Thursday, August 3, 2017

Diabetes Messaging Can be Confusing

As we enter diabetes walk season the north east, and I ramp up my own fundraising efforts for JDRF, I can't help but stop and think about my own mixed messaging with regards to how I talk about living with type 1 diabetes (T1D)

On one hand I have mantras "diabetes doesn't' stop me"  or "diabetes strong" and the like.  But then during fundraising season I find myself switching gears and talking about how hard it is, and how much we need a cure and better treatment options.

Which is it?  Is it hard and difficult, or does it not stop me?  It's both.    No matter how you slice it living with diabetes is hard, and it stinks. However in order for me to thrive despite this disease and all it has to offer, I try to live in the present and not dwell on the hard stuff but get through it and move on.

Maybe my mantra should be "diabetes may slow me down, but doesn't stop me from accomplishing my goals"  but that is too long for a hashtag, don't you think?  #diabetesmayslowmedownbutdoesn't stopmefromaccomplishingmygoals.

I hope that clears up a little of the confusion and answers this question that has been asked of me more than once.

Side note: this year I'm hoping to be able to raise $2,500 for my JDRF fundraising efforts.  A cure may be a long way away, but researchers are working on ways to prevent it,  quicker insulin, and so much more that helps us all today util that cure comes, and JDRF helps fund a lot of that.  

Friday, May 19, 2017

Diabetes Blog Week Day 5: More Than Diabetes

Today is the last day of Diabetes Blog Week, ending with a great prompt: More than Diabetes
Lets wrap up the week by sharing a little more about ourselves, beyond the chronic illness we or our loved ones live with.  Share an interest, hobby, passion, something that is YOU.  If you want to explore how it relates to or helps with diabetes you can.   Or let it be a part of you that is completely separate from diabetes, because there is more to life than just diabetes!  (This topic is a suggestion from the 2016 #DBlogWeek survey.)

I am having a bit of confusion with how I identify myself these days.  I am many things, but I am all of those things along with having diabetes.  

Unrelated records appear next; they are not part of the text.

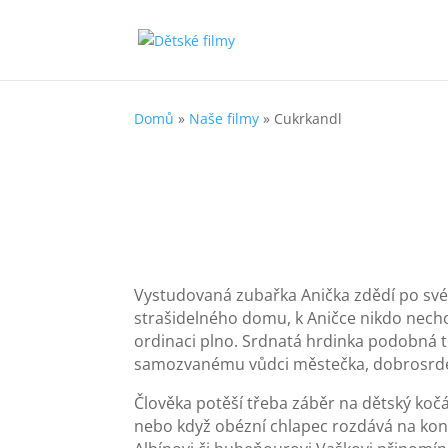
Domů
»
Naše filmy
»
Cukrkandl
Vystudovaná zubařka Anička zdědí po své
strašidelného domu, k Aničce nikdo nechod
ordinaci plno. Srdnatá hrdinka podobná t
samozvanému vůdci městečka, dobrosrd
Člověka potěší třeba záběr na dětský koč
nebo když obézní chlapec rozdává na konci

As I sit here contemplating what to share, I'll start with travel.   I have always loved to explore new places both near and far.  Some of my favorites have been  Italy, Australia, Portugal,  Japan, Spain,  Israel, Italy - oh, wait did I say Italy twice?  Alaska.  Some of my favorite aspects of travel is trying new food, shopping, and just experiencing different cultures.   Wearing an insulin pump with an integrated CGM helps make change in food, exercise, and time a lot easier.  

cats in Aruzzo, Italy 

I am an animal lover.  I started volunteering at a local cat shelter, Stray Pets in Need,  5 years ago or so, and I love it. Some days it's hard not to round them all up and take them home, but I know the hour or two I spend with them each week helps them socialize, and of course the important re-filling the food bowl and making their habitats all fresh.

I am a gluten free foodie. Yes, there is really good gluten free food out there, and often pick places of travel based on gluten free food availability.  Italy, for example is very gluten free friendly.

I'm also a daughter, sister, wife, aunt, sister in law, cousin, friend.

Most of all I'm grateful to be happy, healthful, and ready to take on what life has to offer.

Thursday, May 18, 2017

Diabetes Blog Week Day 4: Throwback Thursday: What Brings Me Down

Day 4 prompt: What Brings me Down

Click here for the 
Throwback Thursday: What Brings Me Down - Thursday 5/18 Link List

Today let’s revisit a prompt from 2014 - May is Mental Health Month so now seems like a great time to explore the emotional side of living with, or caring for someone with, diabetes. What things can make dealing with diabetes an emotional issue for you and / or your loved one, and how do you cope? (Thanks again to Scott for this 2014 topic

I feel fortunate that over the years,  I have gone through a small handful of long lasting bouts with burnout & borderline depression.  Not to say that I don't feel that mental tax of dealing with and managing my disease every single day.  Then there's dealing with how others deal with me and my disease, and feeling anxious about doctor appointments, and dealing with health insurance, and and and...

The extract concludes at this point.